By Laura M. Browning in Arts & Entertainment on Jan 28, 2011 5:00PM

Watercolor is a notoriously tricky medium: it’s unforgiving at best, since you can’t paint over mistakes or change colors once you’ve applied the paint. And yet it’s also (oddly) associated with amateurs, from paint-by-numbers to “Sunday painters.”

The Art Institute has put together a stellar exhibit with John Marin's Watercolors: A Medium for Modernism, and Marin’s work is surprising on both planes. He defies traditional watercolor methods to produce paintings that are radical, colorful testimonies to the urban architecture of New York City, the craggy shorelines and pine trees of Maine, and the mountainous forms of New Mexico. The New York paintings are extraordinary—the buildings and trees sway together like dancers, no small achievement for a painter who had no formal training in watercolors. Marin’s exuberance comes through both in painting and in word: “There come days when I am glad to be alive and just to see the wonderful city in its different aspects and then say I will!
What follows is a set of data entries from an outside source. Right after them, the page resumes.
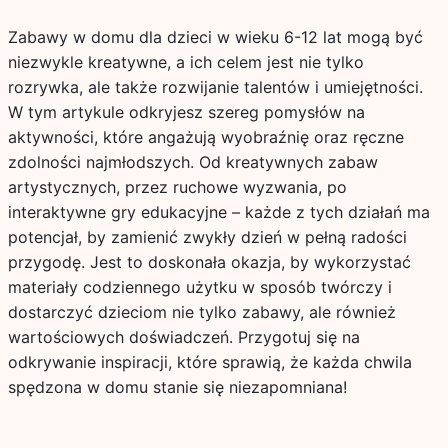
Zabawy w domu dla dzieci w wieku 6-12 lat mogą być
niezwykle kreatywne, a ich celem jest nie tylko
rozrywka, ale także rozwijanie talentów i umiejętności.
W tym artykule odkryjesz szereg pomysłów na
aktywności, które angażują wyobraźnię oraz ręczne
zdolności najmłodszych. Od kreatywnych zabaw
artystycznych, przez ruchowe wyzwania, po
interaktywne gry edukacyjne – każde z tych działań ma
potencjał, by zamienić zwykły dzień w pełną radości
przygodę. Jest to doskonała okazja, by wykorzystać
materiały codziennego użytku w sposób twórczy i
dostarczyć dzieciom nie tylko zabawy, ale również
wartościowych doświadczeń. Przygotuj się na
odkrywanie inspiracji, które sprawią, że każda chwila
spędzona w domu stanie się niezapomniana!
I will! I will!”

Marin was friends with photographer Alfred Stieglitz and painter Georgia O’Keeffe, a relationship the Art Institute examines through a handful of photographs that nicely complement the watercolors (40 of the paintings in the exhibit are from Stieglitz and O’Keeffe’s personal collection). O’Keeffe’s influence on Marin is subtly apparent, especially in his watercolors that walk the line between abstraction and representation.

As one of Stieglitz’s inner circle, Marin exhibited at his New York galleries, receiving excellent exposure during his lifetime, and was even named “America’s Number 1 Artist” a few years before his death in 1953. Marin’s nontraditional use of a traditional medium paved the way for Modernism, something that becomes clear as you move through this exhibit, which does an excellent job of highlighting the breakdown of boundaries between representative and abstract painting. An exhibit that is radical and accessible, gorgeous and challenging, John Marin’s Watercolors: A Medium for Modernism should be on your must-see list this spring.

John Marin’s Watercolors is on exhibit at the Art Institute of Chicago, 111 S. Michigan Ave., until April 17. Adult admission is $18, and the entire museum is free on weekdays through February 4.